__SOURCE DATA__.
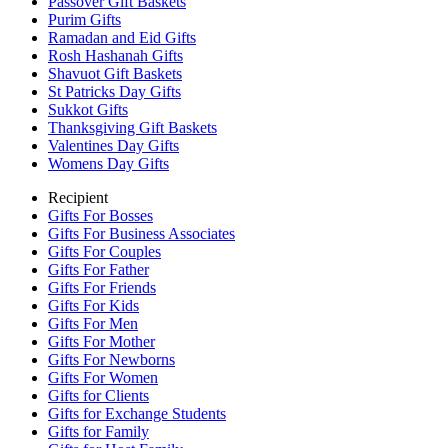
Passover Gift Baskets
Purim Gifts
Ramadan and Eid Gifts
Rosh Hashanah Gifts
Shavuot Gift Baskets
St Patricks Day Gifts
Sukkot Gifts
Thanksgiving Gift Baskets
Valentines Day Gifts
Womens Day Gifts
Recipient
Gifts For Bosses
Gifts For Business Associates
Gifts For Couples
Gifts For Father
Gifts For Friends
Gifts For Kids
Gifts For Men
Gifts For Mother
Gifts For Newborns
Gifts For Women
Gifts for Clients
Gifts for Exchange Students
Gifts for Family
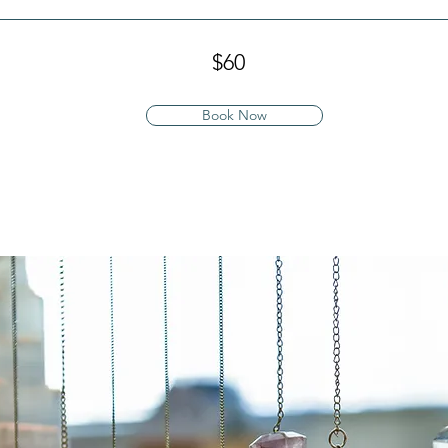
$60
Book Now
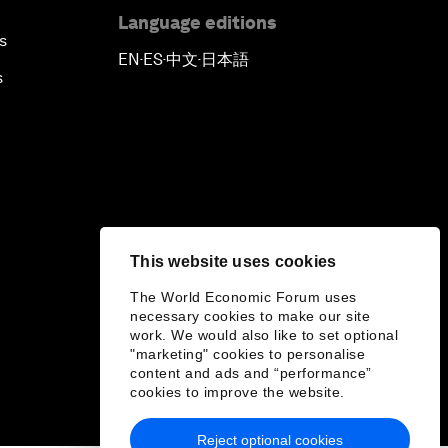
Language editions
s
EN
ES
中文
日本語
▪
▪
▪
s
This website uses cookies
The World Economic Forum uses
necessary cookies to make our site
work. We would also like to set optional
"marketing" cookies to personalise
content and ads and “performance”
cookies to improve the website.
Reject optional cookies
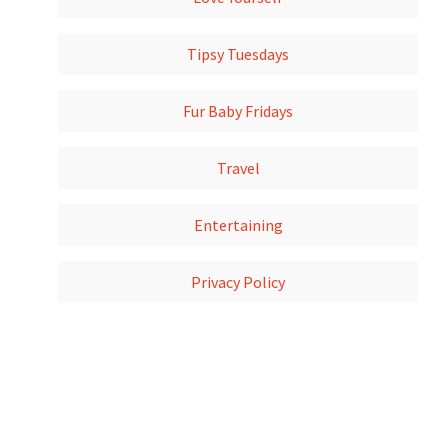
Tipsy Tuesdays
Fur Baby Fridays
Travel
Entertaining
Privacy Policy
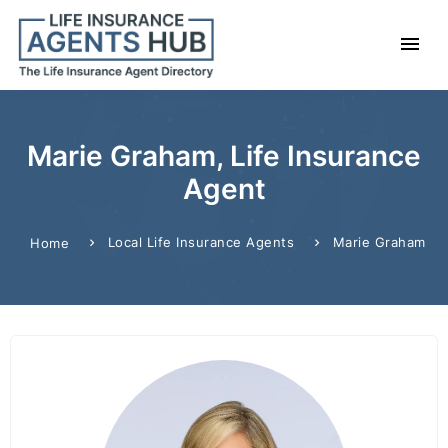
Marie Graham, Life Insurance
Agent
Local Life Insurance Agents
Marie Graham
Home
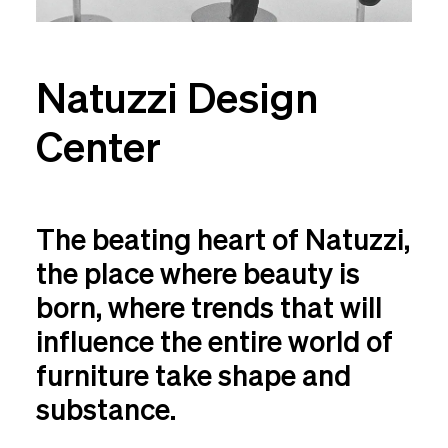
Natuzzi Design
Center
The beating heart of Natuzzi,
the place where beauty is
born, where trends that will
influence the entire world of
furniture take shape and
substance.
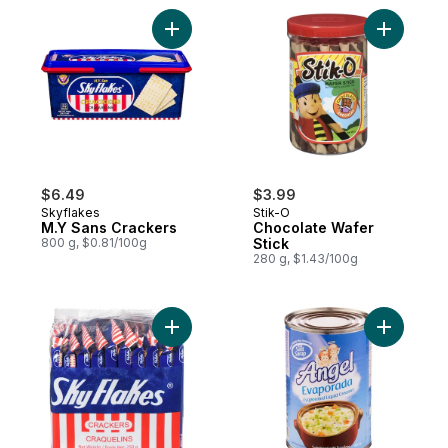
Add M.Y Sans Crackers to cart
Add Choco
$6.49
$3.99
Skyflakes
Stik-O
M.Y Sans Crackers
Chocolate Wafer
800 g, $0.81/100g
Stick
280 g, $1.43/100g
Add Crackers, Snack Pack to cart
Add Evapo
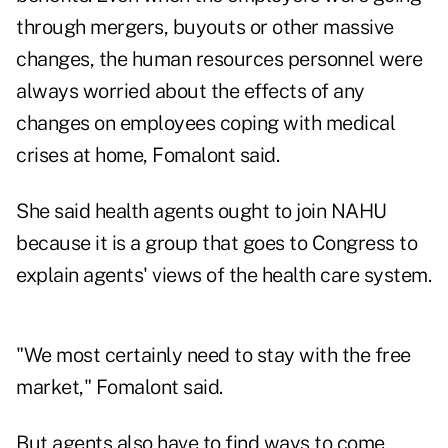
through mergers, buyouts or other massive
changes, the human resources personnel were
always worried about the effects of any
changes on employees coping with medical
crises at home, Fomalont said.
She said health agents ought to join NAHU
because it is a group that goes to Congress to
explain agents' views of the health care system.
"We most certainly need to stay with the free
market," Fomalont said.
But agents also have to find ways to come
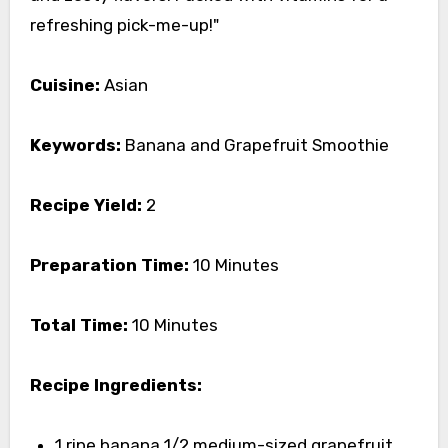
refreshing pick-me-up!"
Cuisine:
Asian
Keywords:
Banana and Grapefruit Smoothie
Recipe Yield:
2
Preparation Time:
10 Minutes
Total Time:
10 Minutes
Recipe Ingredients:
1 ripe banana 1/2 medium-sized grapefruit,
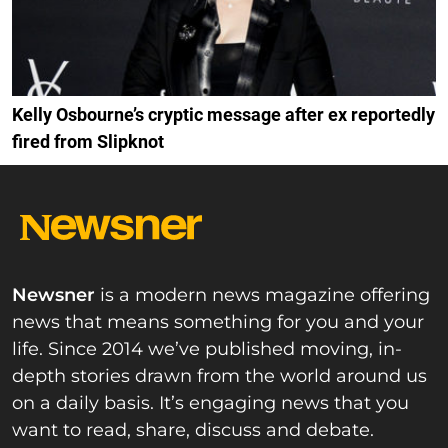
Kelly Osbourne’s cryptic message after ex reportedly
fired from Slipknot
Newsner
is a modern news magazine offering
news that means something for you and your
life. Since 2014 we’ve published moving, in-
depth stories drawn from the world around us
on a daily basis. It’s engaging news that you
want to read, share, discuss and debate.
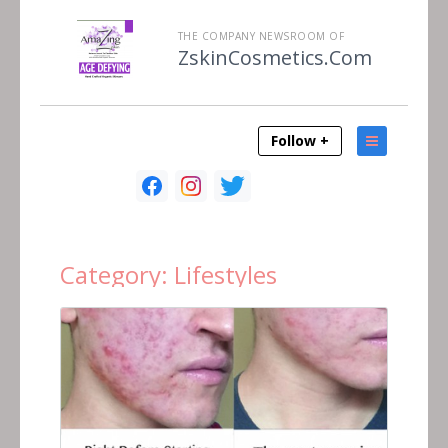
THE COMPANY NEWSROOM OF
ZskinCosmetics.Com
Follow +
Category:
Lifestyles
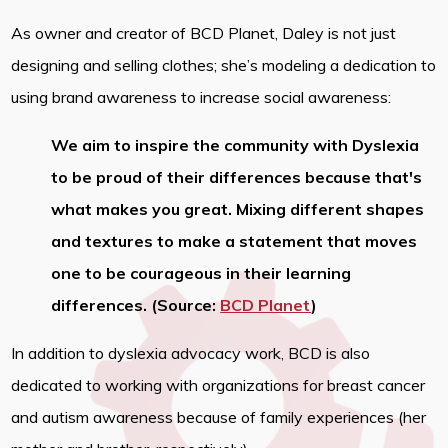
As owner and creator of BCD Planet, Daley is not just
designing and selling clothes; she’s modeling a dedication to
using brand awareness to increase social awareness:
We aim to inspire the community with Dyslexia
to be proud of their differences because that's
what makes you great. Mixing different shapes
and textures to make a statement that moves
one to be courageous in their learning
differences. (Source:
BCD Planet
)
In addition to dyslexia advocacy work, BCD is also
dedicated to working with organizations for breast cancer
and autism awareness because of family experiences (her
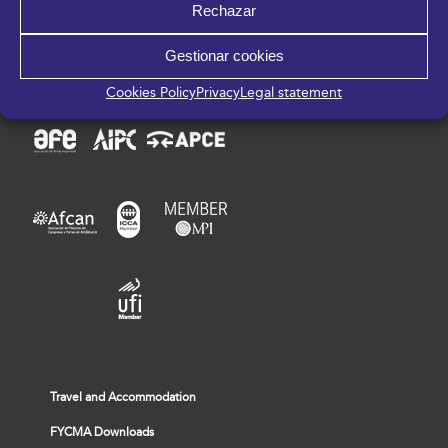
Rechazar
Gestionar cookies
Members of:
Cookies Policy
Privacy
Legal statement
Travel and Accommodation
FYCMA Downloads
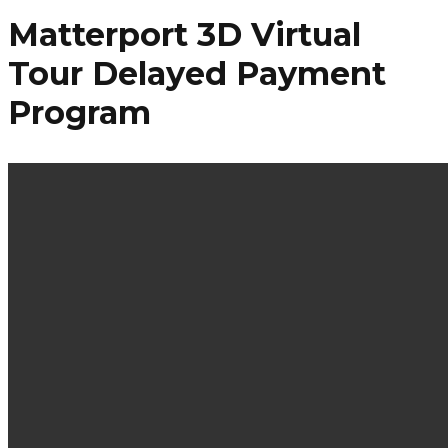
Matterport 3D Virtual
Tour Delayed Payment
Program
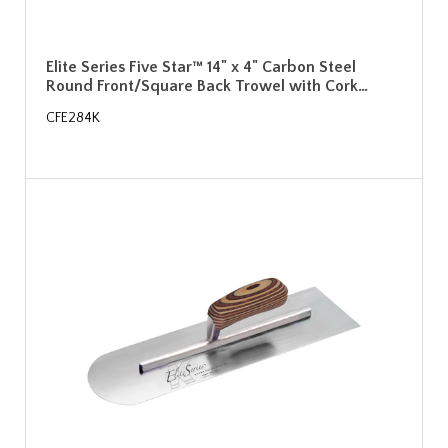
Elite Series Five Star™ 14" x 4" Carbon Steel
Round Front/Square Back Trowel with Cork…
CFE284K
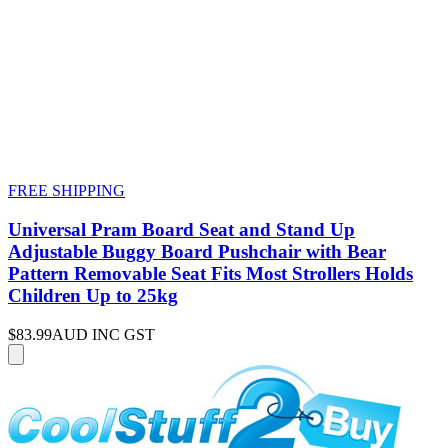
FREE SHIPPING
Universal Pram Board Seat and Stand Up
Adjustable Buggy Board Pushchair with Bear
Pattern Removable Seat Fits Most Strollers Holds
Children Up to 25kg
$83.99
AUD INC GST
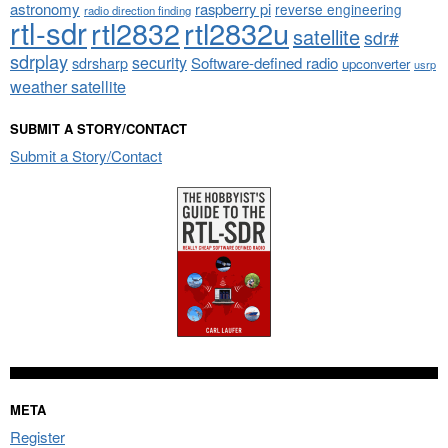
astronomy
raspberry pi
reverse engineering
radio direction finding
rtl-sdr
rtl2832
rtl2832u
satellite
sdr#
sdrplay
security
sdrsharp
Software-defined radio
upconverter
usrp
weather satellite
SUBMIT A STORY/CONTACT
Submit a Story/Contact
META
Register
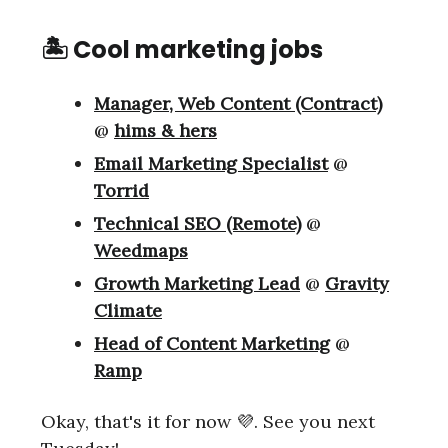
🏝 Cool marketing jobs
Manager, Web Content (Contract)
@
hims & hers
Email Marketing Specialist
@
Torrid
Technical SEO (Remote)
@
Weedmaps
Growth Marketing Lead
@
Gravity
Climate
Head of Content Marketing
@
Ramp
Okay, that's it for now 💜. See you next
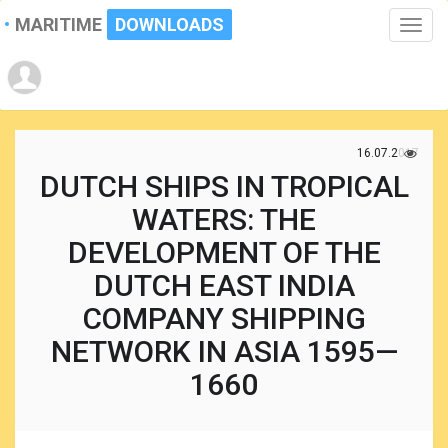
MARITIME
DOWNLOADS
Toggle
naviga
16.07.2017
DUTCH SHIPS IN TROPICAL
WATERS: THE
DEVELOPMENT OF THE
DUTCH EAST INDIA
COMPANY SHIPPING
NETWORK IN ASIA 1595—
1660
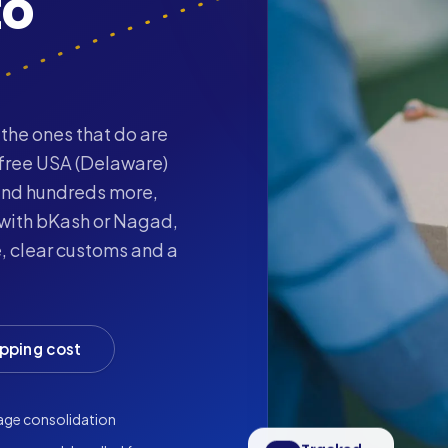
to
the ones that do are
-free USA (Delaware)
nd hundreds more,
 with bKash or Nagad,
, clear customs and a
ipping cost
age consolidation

__WHAT TO PRODUCE__.
Starting with the first line of the material, print each line exactly until you have printed the line with "Gifts For Women", and skip the pictures.

__EXERCISE OUTPUT__.
Passover Gift Baskets
Purim Gifts
Ramadan and Eid Gifts
Rosh Hashanah Gifts
Shavuot Gift Baskets
St Patricks Day Gifts
Sukkot Gifts
Thanksgiving Gift Baskets
Valentines Day Gifts
Womens Day Gifts
Recipient
Gifts For Bosses
Gifts For Business Associates
Gifts For Couples
Gifts For Father
Gifts For Friends
Gifts For Kids
Gifts For Men
Gifts For Mother
Gifts For Newborns
Gifts For Women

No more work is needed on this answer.